If we accuse another writer of plagiarism and it turns out to be a weird coincidence, we’ve gained an enemy, one unlikely to ever forget. And do we want to apply the stigma of plagiarism to someone else who may have simply had a similar idea? How would we feel if we were unjustly accused of such a thing?

The serious among us view our work as both creation and business. There are steps we can take if we’ve been pirated (DMCA letters) or suspect plagiarism (an attorney versed in the applicable laws).  One of the sad truths about this business is it’s stacked against the author. We do the work of creation and everyone makes a profit on our backs.

I could let the ugliness of theft stop me from writing, but I won’t. I could put my money into lawyer fees (and if seriously pissed off I will). I submit DMCA letters albeit in a lazy fashion. For better or for worse I’ve accepted the risk because I believe Karma exists.

I know that sooner or later savvy readers will catch on and avoid suspect “authors.” The problem of deliberate, premeditated theft is so pervasive that even with a hundred thousand keyboards raised against it, it’s not going to go away. And that’s not right and that’s not fair.

The best thing I can do is put my energy into writing the next story and not dwell on the inequities of this business. I could allow it to discourage me, but I won’t. I do what I do for the honest readers and there are enough of them left to keep me going. And that will just have to be good enough until karma kicks butt.

KC Kendricks

8 comments:

Alex J. Cavanaugh said...

Wouldn't want to gain an enemy if I was wrong.
So far, there have been similar elements in other books, but not stories. And my covers are the property of my publisher. They'd go after anyone who stole them.
Now pirated eBooks is another matter. Not much any of us can do about that.

KC Kendricks said...

Piracy is a whole 'nuther issue. When it comes to general plots, I just think some folks need to relax. Even within our own works we have stories we could take in different directions. Thanks for stopping by Between the Keys.

Stephanie Faris said...

I never thought about finding your cover on someone else's books. Yikes! But what you mentioned is exactly why many published authors won't read other author's books. It just puts them at risk of being accused of theft. It's a shame, but many successful authors I've met have that policy.

Stephanie Faris
IWSG Co-Host
http://stephie5741.blogspot.com

Murees Dupé said...

Oh no! Sorry. I admire your attitude. I would probably have been crying and then hope voodoo really works:) But Karma is definitely another good option.

KC Kendricks said...

Until I was looking for a cover for Hey, Joe, I didn't realize just how small the pool is of really suitable, affordable cover stock. The other side of that coin - I now know how cheap some of the cover stock used by publishers really is.

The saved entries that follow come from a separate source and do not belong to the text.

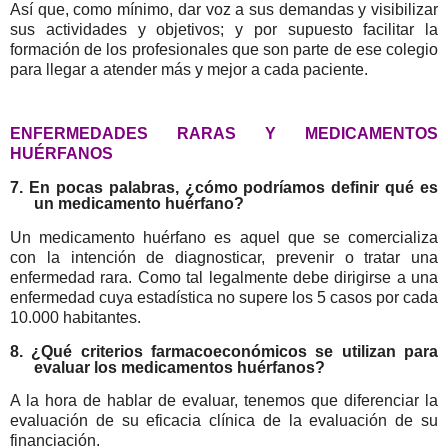
Así que, como mínimo, dar voz a sus demandas y visibilizar
sus actividades y objetivos; y por supuesto facilitar la
formación de los profesionales que son parte de ese colegio
para llegar a atender más y mejor a cada paciente.
ENFERMEDADES RARAS Y MEDICAMENTOS
HUÉRFANOS
7. En pocas palabras, ¿cómo podríamos definir qué es
un medicamento huérfano?
Un medicamento huérfano es aquel que se comercializa
con la intención de diagnosticar, prevenir o tratar una
enfermedad rara. Como tal legalmente debe dirigirse a una
enfermedad cuya estadística no supere los 5 casos por cada
10.000 habitantes.
8. ¿Qué criterios farmacoeconómicos se utilizan para
evaluar los medicamentos huérfanos?
A la hora de hablar de evaluar, tenemos que diferenciar la
evaluación de su eficacia clínica de la evaluación de su
financiación.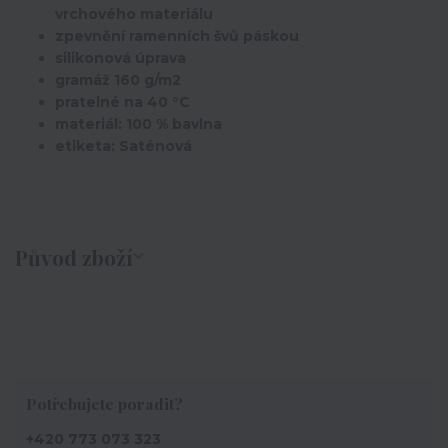
vrchového materiálu
zpevnění ramenních švů páskou
silikonová úprava
gramáž 160 g/m2
pratelné na 40 °C
materiál: 100 % bavlna
etiketa: Saténová
Původ zboží
Potřebujete poradit?
+420 773 073 323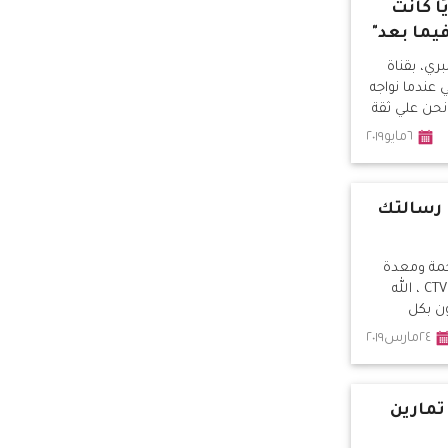
ًا كانت
ما بعد"
ري، بقناة
 عندما نواجه
نحن علي ثقة
 كل المشاكل
٦مايو٢٠١٩
ونمو.
 رسالتك
جمة ومعدة
برنامج "إنسان" على قناة CTV ، الله
ون بكل
٢٤مارس٢٠١٩
تمارين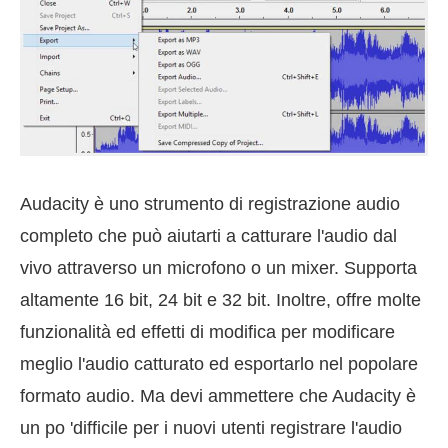
Audacity è uno strumento di registrazione audio
completo che può aiutarti a catturare l'audio dal
vivo attraverso un microfono o un mixer. Supporta
altamente 16 bit, 24 bit e 32 bit. Inoltre, offre molte
funzionalità ed effetti di modifica per modificare
meglio l'audio catturato ed esportarlo nel popolare
formato audio. Ma devi ammettere che Audacity è
un po 'difficile per i nuovi utenti registrare l'audio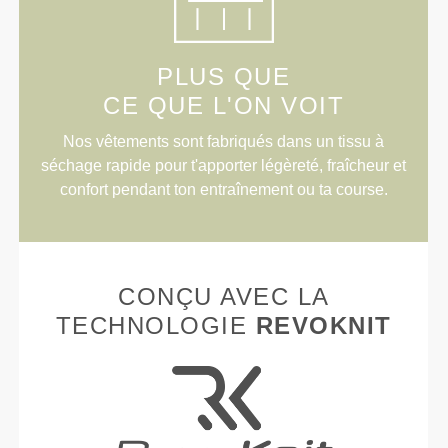
PLUS QUE
CE QUE L'ON VOIT
Nos vêtements sont fabriqués dans un tissu à
séchage rapide pour t'apporter légèreté, fraîcheur et
confort pendant ton entraînement ou ta course.
CONÇU AVEC LA
TECHNOLOGIE
REVOKNIT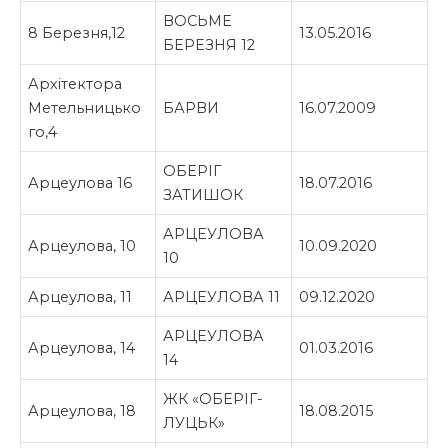
ВОСЬМЕ
8 Березня,12
13.05.2016
БЕРЕЗНЯ 12
Архітектора
Метельницько
БАРВИ
16.07.2009
го,4
ОБЕРІГ
Арцеулова 16
18.07.2016
ЗАТИШОК
АРЦЕУЛОВА
Арцеулова, 10
10.09.2020
10
Арцеулова, 11
АРЦЕУЛОВА 11
09.12.2020
АРЦЕУЛОВА
Арцеулова, 14
01.03.2016
14
ЖК «ОБЕРІГ-
Арцеулова, 18
18.08.2015
ЛУЦЬК»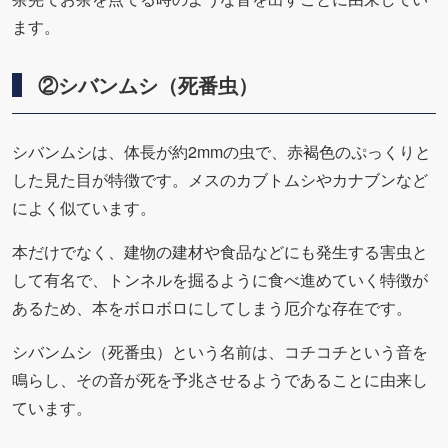
ます。
②シバンムシ（死番虫）
シバンムシは、体長が約2mmの虫で、赤褐色のぷっくりと
した見た目が特徴です。メスのカブトムシやカナブンなど
によく似ています。
本だけでなく、建物の建材や食品などにも発生する害虫と
して有名で、トンネルを掘るように食べ進めていく特徴が
あるため、本をボロボロにしてしまう厄介な存在です。
シバンムシ（死番虫）という名前は、コチコチという音を
鳴らし、その音が死を予兆させるようであることに由来し
ています。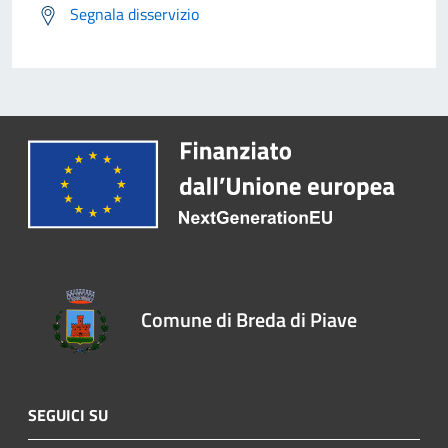
Segnala disservizio
Comune di Breda di Piave
SEGUICI SU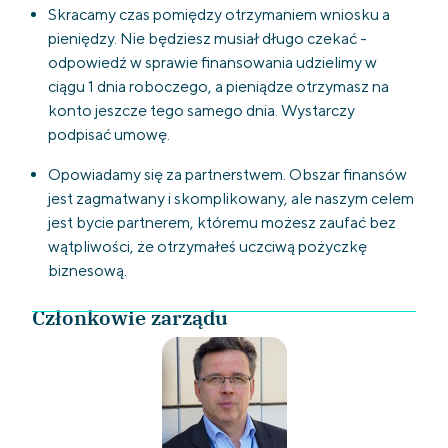
Skracamy czas pomiędzy otrzymaniem wniosku a
pieniędzy. Nie będziesz musiał długo czekać -
odpowiedź w sprawie finansowania udzielimy w
ciągu 1 dnia roboczego, a pieniądze otrzymasz na
konto jeszcze tego samego dnia. Wystarczy
podpisać umowę.
Opowiadamy się za partnerstwem. Obszar finansów
jest zagmatwany i skomplikowany, ale naszym celem
jest bycie partnerem, któremu możesz zaufać bez
wątpliwości, że otrzymałeś uczciwą pożyczkę
biznesową.
Członkowie zarządu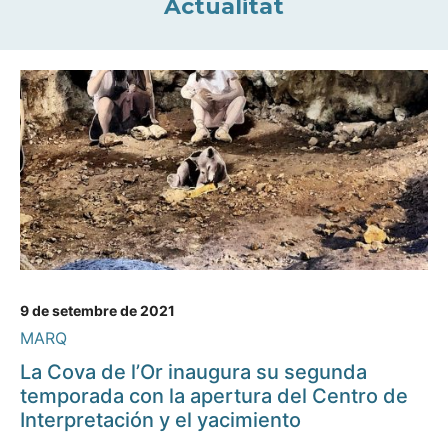
Actualitat
9 de setembre de 2021
MARQ
La Cova de l’Or inaugura su segunda
temporada con la apertura del Centro de
Interpretación y el yacimiento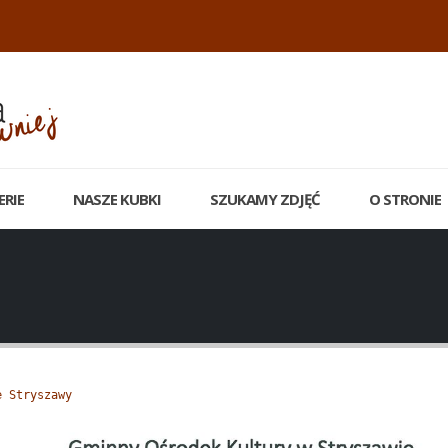
ERIE
NASZE KUBKI
SZUKAMY ZDJĘĆ
O STRONIE
e Stryszawy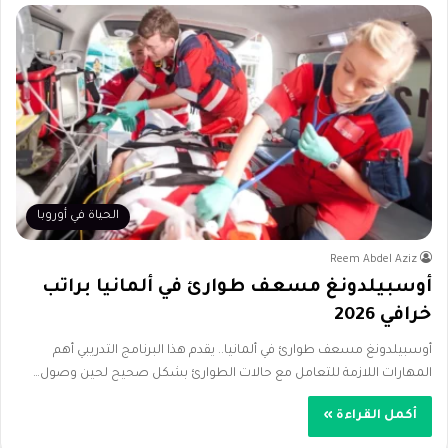
الحياة في أوروبا
Reem Abdel Aziz
أوسبيلدونغ مسعف طوارئ في ألمانيا براتب
خرافي 2026
أوسبيلدونغ مسعف طوارئ في ألمانيا.. يقدم هذا البرنامج التدريبي أهم
المهارات اللازمة للتعامل مع حالات الطوارئ بشكل صحيح لحين وصول…
أكمل القراءة »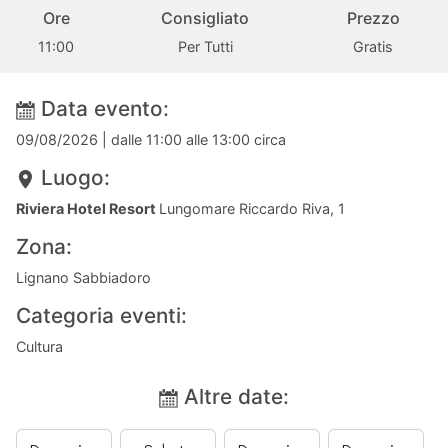
Ore
Consigliato
Prezzo
11:00
Per Tutti
Gratis
Data evento:
09/08/2026
| dalle 11:00 alle 13:00 circa
Luogo:
Riviera Hotel Resort
Lungomare Riccardo Riva, 1
Zona:
Lignano Sabbiadoro
Categoria eventi:
Cultura
Altre date: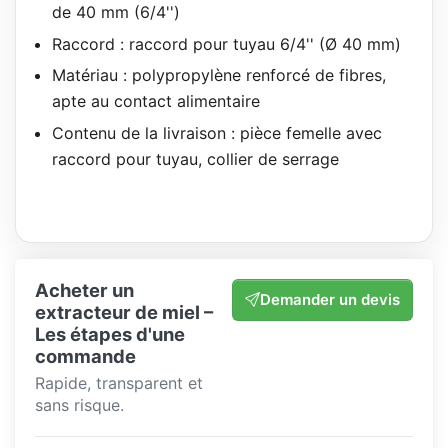
de 40 mm (6/4'')
Raccord : raccord pour tuyau 6/4'' (Ø 40 mm)
Matériau : polypropylène renforcé de fibres,
apte au contact alimentaire
Contenu de la livraison : pièce femelle avec
raccord pour tuyau, collier de serrage
Acheter un
Demander un devis
extracteur de miel –
Les étapes d'une
commande
Rapide, transparent et
sans risque.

It is really easy for a phrase you read somewhere to creep into your own work, especially if it's a really good one. And it's not that you intentionally ripped-off the phrase, it just sticks in your brain and pops out when needed.

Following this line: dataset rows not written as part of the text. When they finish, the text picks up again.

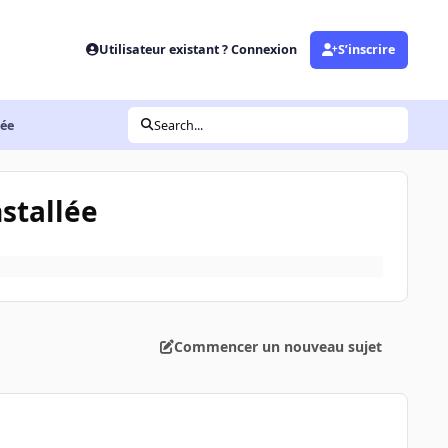
Utilisateur existant ? Connexion
S’inscrire
lée
Search...
nstallée
Commencer un nouveau sujet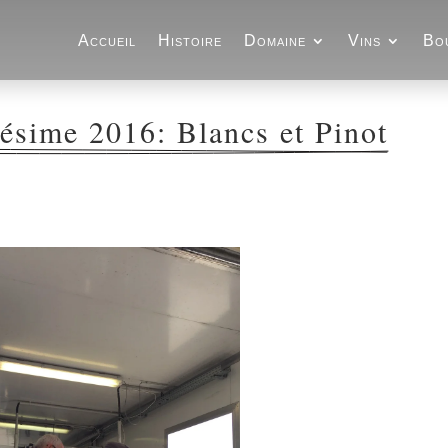
Accueil
Histoire
Domaine
Vins
Bo
ésime 2016: Blancs et Pinot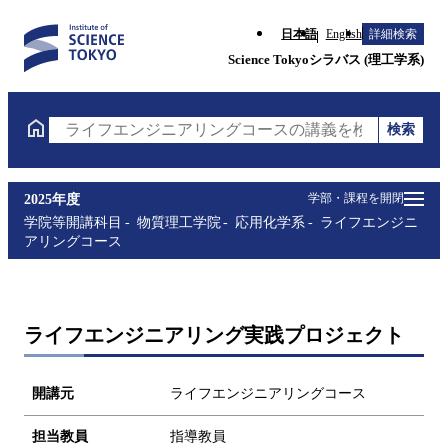
日本語
English
詳細検索
Science Tokyoシラバス (理工学系)
検索
ライフエンジニアリングコースの講義を検索（講義名
学部・課程を開閉
2025年度
学院等開講科目
物質理工学院
応用化学系
ライフエンジニ
アリングコース
ライフエンジニアリング実践プロジェクト
開講元
ライフエンジニアリングコース
担当教員
指導教員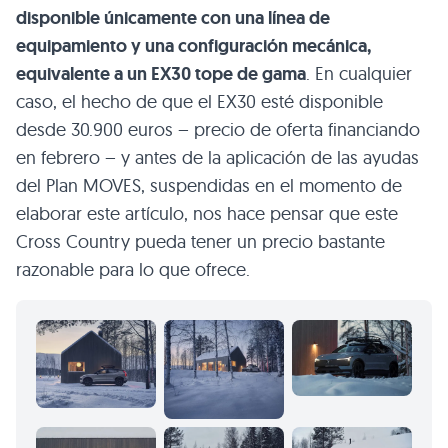
disponible únicamente con una línea de
equipamiento y una configuración mecánica,
equivalente a un EX30 tope de gama
. En cualquier
caso, el hecho de que el EX30 esté disponible
desde 30.900 euros – precio de oferta financiando
en febrero – y antes de la aplicación de las ayudas
del Plan MOVES, suspendidas en el momento de
elaborar este artículo, nos hace pensar que este
Cross Country pueda tener un precio bastante
razonable para lo que ofrece.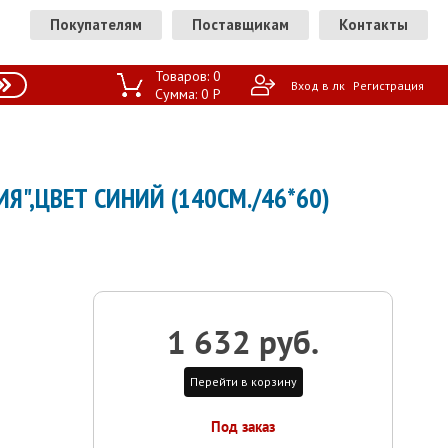
Покупателям
Поставщикам
Контакты
Товаров:
0
Вход в лк
Регистрация
Сумма:
0
P
",ЦВЕТ СИНИЙ (140СМ./46*60)
1 632 руб.
Перейти в корзину
Под заказ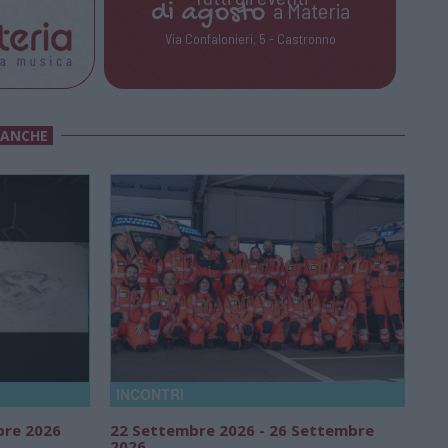
di
agosto
a Materia
Via Confalonieri, 5 - Castronno
 ANCHE
INCONTRI
bre 2026
22 Settembre 2026 - 26 Settembre
2026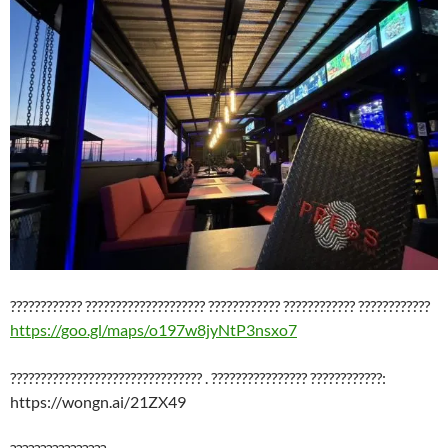
???????????? ???????????????????? ???????????? ???????????? ????????????
https://goo.gl/maps/o197w8jyNtP3nsxo7
???????????????????????????????? . ???????????????? ????????????:
https://wongn.ai/21ZX49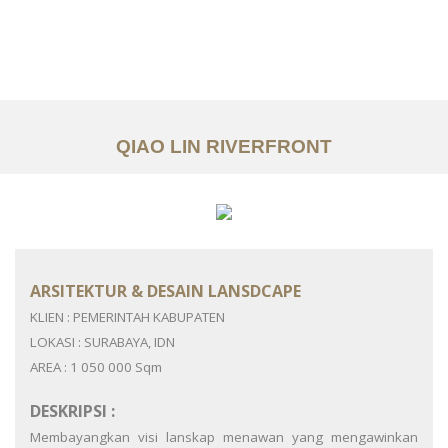
Portfolio
Tentang
Layanan
QIAO LIN RIVERFRONT
Articles
Kontak
EN
ARSITEKTUR & DESAIN LANSDCAPE
KLIEN : PEMERINTAH KABUPATEN
LOKASI : SURABAYA, IDN
AREA : 1 050 000 Sqm
DESKRIPSI :
Membayangkan visi lanskap menawan yang mengawinkan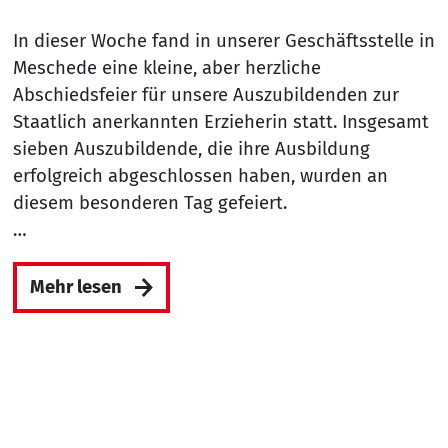
In dieser Woche fand in unserer Geschäftsstelle in
Meschede eine kleine, aber herzliche
Abschiedsfeier für unsere Auszubildenden zur
Staatlich anerkannten Erzieherin statt. Insgesamt
sieben Auszubildende, die ihre Ausbildung
erfolgreich abgeschlossen haben, wurden an
diesem besonderen Tag gefeiert.
…
Mehr lesen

Thanks for stopping by Between the Keys!

KC Kendricks said...

Hi, Murees! I've been around awhile and with so many people writing these days, it's hard not to find some strange overlaps.

Thanks for stopping by today!

libertyfallsdown said...

I remember once seeing a re-issued book by a big name author whose new cover used an identical stock image to another book I'd read earlier that year, just filtered with a different colour. If the big publishers are at it, then the indie authors using a small pool of stock images are going to have the same issues.

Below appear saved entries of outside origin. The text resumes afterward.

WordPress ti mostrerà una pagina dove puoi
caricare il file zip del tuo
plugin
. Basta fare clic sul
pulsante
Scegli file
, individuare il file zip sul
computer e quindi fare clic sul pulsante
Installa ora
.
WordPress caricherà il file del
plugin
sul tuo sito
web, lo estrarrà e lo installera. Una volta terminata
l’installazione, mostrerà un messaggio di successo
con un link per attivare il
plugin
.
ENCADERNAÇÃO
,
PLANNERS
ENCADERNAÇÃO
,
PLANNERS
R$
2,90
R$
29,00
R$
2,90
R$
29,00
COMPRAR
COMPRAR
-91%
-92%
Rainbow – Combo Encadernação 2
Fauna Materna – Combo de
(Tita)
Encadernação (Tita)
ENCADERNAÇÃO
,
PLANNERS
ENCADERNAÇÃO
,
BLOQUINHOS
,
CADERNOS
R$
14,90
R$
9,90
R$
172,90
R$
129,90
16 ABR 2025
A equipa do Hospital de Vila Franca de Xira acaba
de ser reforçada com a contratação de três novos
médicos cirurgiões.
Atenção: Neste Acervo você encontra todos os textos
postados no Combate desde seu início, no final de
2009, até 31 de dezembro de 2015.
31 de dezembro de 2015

And don't get me started on how many books are published with 'fans of LATEST POPULAR TITLE will love this' are practically plagiarised versions of said book. I lost count of the number of Twilight-alikes I read... I guess there's some weight to the argument that there are only so many different plots.

KC Kendricks said...

I've seen that "fans of" a lot, too. Readers are smarter than ever these days. You can't fool many of them with a line of crap and it's not in the author's best interest to try it.